Samsung will sell the 870 QVO with 1 TB (117 euros) from the end of June 2020. The models with 2 TB (234 euros) and 4 TB (468 euros) are to follow at the end of July, with 8 TB (848 euros) from the end of August . They are more expensive than the 860 QVO currently, but prices are likely to settle down. The South Koreans give another three-year guarantee, and the TWB durability (Terabytes Written) corresponds to that of the previous QLC SSD.

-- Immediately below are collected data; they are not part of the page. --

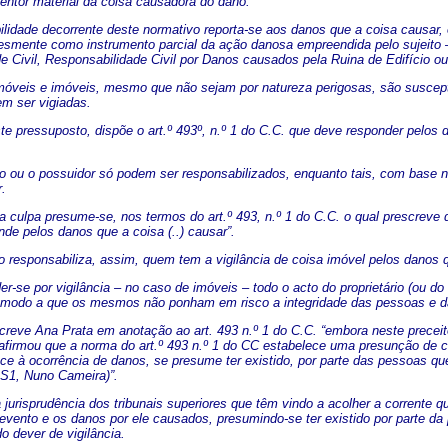
tentor material da coisa causadora do dano.
ilidade decorrente deste normativo reporta-se aos danos que a coisa causar
esmente como instrumento parcial da ação danosa empreendida pelo sujeito 
e Civil, Responsabilidade Civil por Danos causados pela Ruina de Edifício ou
móveis e imóveis, mesmo que não sejam por natureza perigosas, são susceptív
em ser vigiadas.
ste pressuposto, dispõe o art.º 493º, n.º 1 do C.C. que deve responder pelo
rio ou o possuidor só podem ser responsabilizados, enquanto tais, com base 
r.
 a culpa presume-se, nos termos do art.º 493, n.º 1 do C.C. o qual prescrev
nde pelos danos que a coisa (..) causar”.
to responsabiliza, assim, quem tem a vigilância de coisa imóvel pelos danos 
r-se por vigilância – no caso de imóveis – todo o acto do proprietário (ou d
 modo a que os mesmos não ponham em risco a integridade das pessoas e d
creve Ana Prata em anotação ao art. 493 n.º 1 do C.C. “embora neste preceito
 afirmou que a norma do art.º 493 n.º 1 do CC estabelece uma presunção de c
ace à ocorrência de danos, se presume ter existido, por parte das pessoas qu
S1, Nuno Cameira)”.
 jurisprudência dos tribunais superiores que têm vindo a acolher a corrente q
evento e os danos por ele causados, presumindo-se ter existido por parte da 
o dever de vigilância.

The 870 QVO is the logical further development of its predecessor: a Sata SSD in 2.5-inch format, which has a lot of QLC storage space per euro and is primarily designed for read access. The Samsung drive is less designed for continuous writing processes, although the dynamic SLC buffer with up to 78 GB is quite decent; after that it is only 160 MByte / s. If you want to use the 870 QVO as an SSD for game libraries or photo archives without exorbitantly large RAWs, you can access it.